Бабка похожа на собачонку, которой дали сахарку, чтоб она «служила», а потом угостили пинком; она снова и снова встает на задние лапки — и десять раз ее пнут, а она десять раз повторит свой трюк. Вымаливает хотя бы пинок…

Труднее всего подавлять инстинкты пола, и в этом смысле сравнительно легче других живется только Андульке, горбатенькой калечке с ручками и ножками точно палочки. В описываемое время этой Андульке вопреки предсказанию доктора Фрёлиха, что ребенок проживет от силы несколько месяцев, исполняется уже тридцать лет. «Готовьте гробик, мамаша, говорю вам, готовьте гробик», — твердил тогда гостоуньский доктор, склоняясь над железной кроватью, где лежала новорожденная. И вот бывшая новорожденная уже женщина. Да какая! Никому не сосчитать, скольких мужчин имела эта невзрачная карлица.

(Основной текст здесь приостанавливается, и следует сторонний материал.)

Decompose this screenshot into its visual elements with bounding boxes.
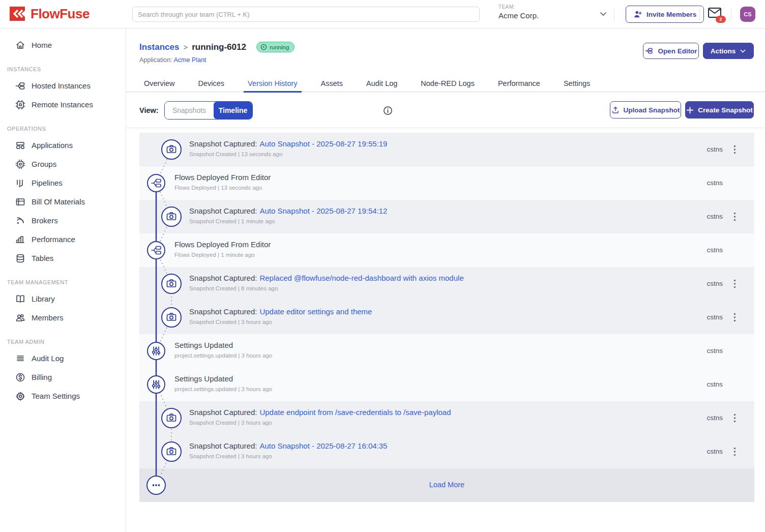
sidebar-item-audit-log[interactable]: Audit Log [0,349,126,368]
snapshot-link[interactable]: Auto Snapshot - 2025-08-27 19:54:12 [259,206,387,215]
sidebar-item-groups[interactable]: Groups [0,155,126,173]
search-input[interactable] [132,7,480,22]
timeline-row-snapshot: Snapshot Captured:Auto Snapshot - 2025-0… [139,200,754,233]
view-toggle: Snapshots Timeline [164,101,253,120]
upload-snapshot-label: Upload Snapshot [624,106,680,114]
flowfuse-logo[interactable]: FlowFuse [8,6,90,22]
upload-snapshot-button[interactable]: Upload Snapshot [610,101,681,119]
members-icon [15,313,25,323]
kebab-menu-button[interactable] [729,412,740,424]
sidebar-item-applications[interactable]: Applications [0,136,126,155]
sidebar-item-members[interactable]: Members [0,308,126,327]
sidebar-item-library[interactable]: Library [0,289,126,308]
applications-icon [15,140,25,151]
toggle-snapshots[interactable]: Snapshots [165,102,214,119]
sidebar-item-label: Tables [32,254,53,262]
sidebar-item-home[interactable]: Home [0,36,126,54]
timeline-user: cstns [707,313,723,321]
timeline-meta: Snapshot Created | 1 minute ago [189,218,387,224]
snapshot-link[interactable]: Update endpoint from /save-credentials t… [259,408,451,417]
snapshot-link[interactable]: Auto Snapshot - 2025-08-27 19:55:19 [259,139,387,148]
create-snapshot-button[interactable]: Create Snapshot [685,101,754,119]
performance-icon [15,234,25,245]
sidebar-item-brokers[interactable]: Brokers [0,211,126,230]
application-line: Application: Acme Plant [139,56,206,64]
tab-settings[interactable]: Settings [564,75,590,92]
tab-audit-log[interactable]: Audit Log [366,75,397,92]
library-icon [15,294,25,304]
invite-members-button[interactable]: Invite Members [626,6,704,23]
timeline-row-snapshot: Snapshot Captured:Update endpoint from /… [139,401,754,435]
sidebar-item-label: Bill Of Materials [32,197,85,206]
snapshot-link[interactable]: Auto Snapshot - 2025-08-27 16:04:35 [259,441,387,450]
team-selector[interactable]: TEAM: Acme Corp. [498,4,539,20]
timeline-user: cstns [707,280,723,287]
status-badge: running [256,42,295,52]
snapshot-title: Snapshot Captured: [189,206,257,215]
tab-performance[interactable]: Performance [498,75,540,92]
kebab-menu-button[interactable] [729,446,740,458]
info-icon[interactable] [383,106,393,115]
sidebar-item-pipelines[interactable]: Pipelines [0,173,126,192]
billing-icon [15,372,25,382]
kebab-menu-button[interactable] [729,143,740,156]
chevron-down-icon[interactable] [599,10,607,18]
editor-flow-icon [644,47,654,55]
timeline-row-event: Flows Deployed From Editor Flows Deploye… [139,166,754,200]
load-more-link[interactable]: Load More [139,481,754,489]
toggle-timeline[interactable]: Timeline [214,102,252,119]
application-label: Application: [139,56,172,64]
timeline-user: cstns [707,213,723,220]
brand-name: FlowFuse [31,6,90,22]
tab-devices[interactable]: Devices [198,75,224,92]
create-snapshot-label: Create Snapshot [698,106,752,114]
open-editor-button[interactable]: Open Editor [643,43,699,59]
sidebar-item-performance[interactable]: Performance [0,230,126,249]
event-title: Flows Deployed From Editor [174,240,271,249]
timeline-meta: Snapshot Created | 3 hours ago [189,420,451,426]
sidebar-item-label: Performance [32,235,75,244]
tab-version-history[interactable]: Version History [248,75,298,92]
divider [614,8,614,21]
tab-assets[interactable]: Assets [321,75,343,92]
notification-badge: 2 [716,16,726,23]
breadcrumb-separator: > [183,43,188,51]
audit-log-icon [15,353,25,364]
snapshot-link[interactable]: Replaced @flowfuse/node-red-dashboard wi… [259,274,463,282]
tab-overview[interactable]: Overview [144,75,174,92]
divider [731,8,731,21]
kebab-menu-button[interactable] [729,211,740,223]
divider [699,8,700,21]
sidebar-item-remote-instances[interactable]: Remote Instances [0,95,126,114]
kebab-menu-button[interactable] [729,278,740,290]
timeline-user: cstns [707,145,723,153]
timeline-meta: Snapshot Created | 3 hours ago [189,319,372,325]
sidebar-item-team-settings[interactable]: Team Settings [0,387,126,405]
snapshot-link[interactable]: Update editor settings and theme [259,307,372,316]
application-link[interactable]: Acme Plant [173,56,206,64]
user-plus-icon [633,10,642,19]
kebab-menu-button[interactable] [729,311,740,323]
timeline-meta: Flows Deployed | 13 seconds ago [174,185,271,191]
home-icon [15,40,25,50]
sidebar-item-hosted-instances[interactable]: Hosted Instances [0,76,126,95]
sidebar-section-instances: INSTANCES [0,54,126,76]
sidebar-item-label: Team Settings [32,392,80,400]
snapshot-title: Snapshot Captured: [189,408,257,417]
breadcrumb-instances-link[interactable]: Instances [139,42,179,52]
user-avatar[interactable]: CS [740,7,755,22]
remote-instances-icon [15,100,25,110]
sidebar-item-billing[interactable]: Billing [0,368,126,387]
hosted-instances-icon [15,81,25,91]
sidebar: Home INSTANCES Hosted Instances Remote I… [0,28,126,532]
sidebar-item-label: Applications [32,141,73,150]
timeline-meta: project.settings.updated | 3 hours ago [174,386,272,392]
timeline-row-event: Settings Updated project.settings.update… [139,334,754,368]
sidebar-item-tables[interactable]: Tables [0,249,126,268]
tab-node-red-logs[interactable]: Node-RED Logs [421,75,475,92]
sidebar-item-bill-of-materials[interactable]: Bill Of Materials [0,192,126,211]
notifications-button[interactable]: 2 [708,7,723,22]
actions-button[interactable]: Actions [703,43,754,59]
timeline-meta: Flows Deployed | 1 minute ago [174,252,271,258]
event-title: Flows Deployed From Editor [174,173,271,182]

Самая жестокая шутка, какую может изобрести жизнь, — это когда до крови, насмерть передерутся самые слабые, самые последние, которым ничего не изменить этой дракой, ничего не приобрести, никого не одолеть. По этой логике разъяренные супруги местных лодырей и пьяниц, давно утративших какие бы то ни было нравственные преграды, а с ними и рассудок, несчетное количество раз избивали Андульку до потери сознания. Как-то ее мать даже упросила гостоуньского доктора прийти посмотреть: Андулька-де не подает признаков жизни. Доктор прислонил свой велосипед к калитке и, волоча ноги, побрел в жалкое жилище в Казарме. Безразличие и фатализм покидали его, только когда надо было спасать кормильца семьи — шахтера, прокатчика. В данном же случае он не спешил. Знал ведь, в чем дело. «Говорил я вам, еще когда она родилась, — рассуждал он, склоняясь над бесчувственным птичьим тельцем, — лучше бы ей умереть. Вы тогда на меня так посмотрели, словно я шелудивый пес, а теперь сами видите. Когда-нибудь одна из этих ревнивых идиоток ее убьет. Это мне так же ясно, как дважды два четыре. И вам будет больно, а если б она умерла тогда, все у вас было бы уже позади».